Alternative Software Ltd.
- Traded as: Alternative Software
- Industry: Software industry
- Genre: Software industry
- Founded: 1985; 41 years ago
- Headquarters: United Kingdom
- Website: alternativesoft.co.uk

= Alternative Software =

British software developer and publisher

Alternative Software is a British software developer and publisher founded in 1985.

From the mid 1980s to the early 1990s, the company published well over a hundred games, primarily for the 8-bit computer formats in the budget (£1.99 to £3.99) market. These included both original titles (e.g. MC Lothlorien's Pro Mountain Bike Simulator) as well as reissues of other developers' and publishers' software such as River Rescue which it acquired from the liquidation of Creative Sparks Distribution. In 1988, the company's catalogue expanded rapidly when it obtained the rights to re-release games from Piranha Software, Audiogenic, Incentive and Bubble Bus.

By late 1988, Commodore Computing International were noting Alternative's success, observing that it had topped Gallup's market share charts almost every week since June of that year, been the number one software house in 7 out of 8 Gallup charts and averaged a market share of 11.2% versus its nearest rival Mastertronic with 10.5%.

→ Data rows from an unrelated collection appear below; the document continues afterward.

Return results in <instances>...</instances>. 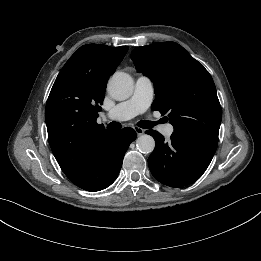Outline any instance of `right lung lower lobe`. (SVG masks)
Masks as SVG:
<instances>
[{
	"label": "right lung lower lobe",
	"instance_id": "98d812e1",
	"mask_svg": "<svg viewBox=\"0 0 261 261\" xmlns=\"http://www.w3.org/2000/svg\"><path fill=\"white\" fill-rule=\"evenodd\" d=\"M136 138L132 128L110 131L101 141L96 153L79 171L68 178L87 191H100L117 178L124 154Z\"/></svg>",
	"mask_w": 261,
	"mask_h": 261
}]
</instances>
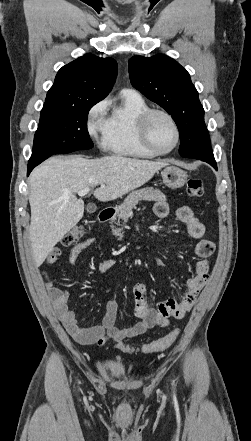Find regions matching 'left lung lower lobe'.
<instances>
[{
    "label": "left lung lower lobe",
    "instance_id": "left-lung-lower-lobe-1",
    "mask_svg": "<svg viewBox=\"0 0 251 441\" xmlns=\"http://www.w3.org/2000/svg\"><path fill=\"white\" fill-rule=\"evenodd\" d=\"M187 145L190 152L182 157L200 159L217 169L206 126L195 131L187 141Z\"/></svg>",
    "mask_w": 251,
    "mask_h": 441
}]
</instances>
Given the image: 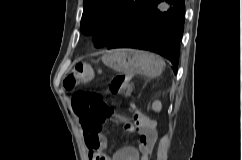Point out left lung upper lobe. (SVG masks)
Wrapping results in <instances>:
<instances>
[{"label": "left lung upper lobe", "mask_w": 242, "mask_h": 160, "mask_svg": "<svg viewBox=\"0 0 242 160\" xmlns=\"http://www.w3.org/2000/svg\"><path fill=\"white\" fill-rule=\"evenodd\" d=\"M150 0H84L81 31L94 34L96 47L108 46L138 18Z\"/></svg>", "instance_id": "left-lung-upper-lobe-1"}]
</instances>
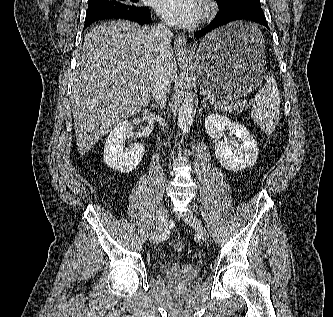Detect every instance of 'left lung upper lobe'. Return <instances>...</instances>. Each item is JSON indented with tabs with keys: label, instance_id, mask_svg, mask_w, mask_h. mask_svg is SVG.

In 1989, the company began to produce titles centred around popular children's television characters. Beginning with Postman Pat, which the company claimed was the first time a licence had been acquired by a budget software house, later games would feature Count Duckula, Fireman Sam, Sooty, Thomas the Tank Engine, The Wombles and many others.

In a 2015 interview, founder Roger Hulley claimed that by 1990 the company had a 17 percent share of the budget games sector.

During the late 1990s, the company diversified into development of "paint studio", "print studio" and similar-type software. As of 2018, the company is still active, with publication Retro Gamer noting in their 30-year retrospective of Alternative that they had "constantly evolved in order to stay afloat in an increasingly tough industry".